> _TASK ITEM_:
Restate each of the lines below word for word and drop every picture.

> _DATASET RECORDS_:
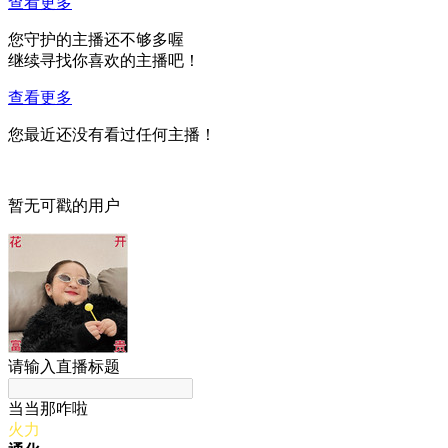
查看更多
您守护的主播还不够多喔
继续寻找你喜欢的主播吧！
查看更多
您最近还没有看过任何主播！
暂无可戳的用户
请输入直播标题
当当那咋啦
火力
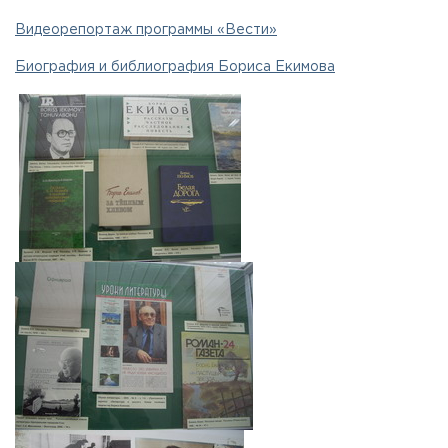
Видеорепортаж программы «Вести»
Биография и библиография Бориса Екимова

> _TASK RESPONSE_:
查看更多
您守护的主播还不够多喔
继续寻找你喜欢的主播吧！
查看更多
您最近还没有看过任何主播！
暂无可戳的用户
请输入直播标题
当当那咋啦
火力
Видеорепортаж программы «Вести»
Биография и библиография Бориса Екимова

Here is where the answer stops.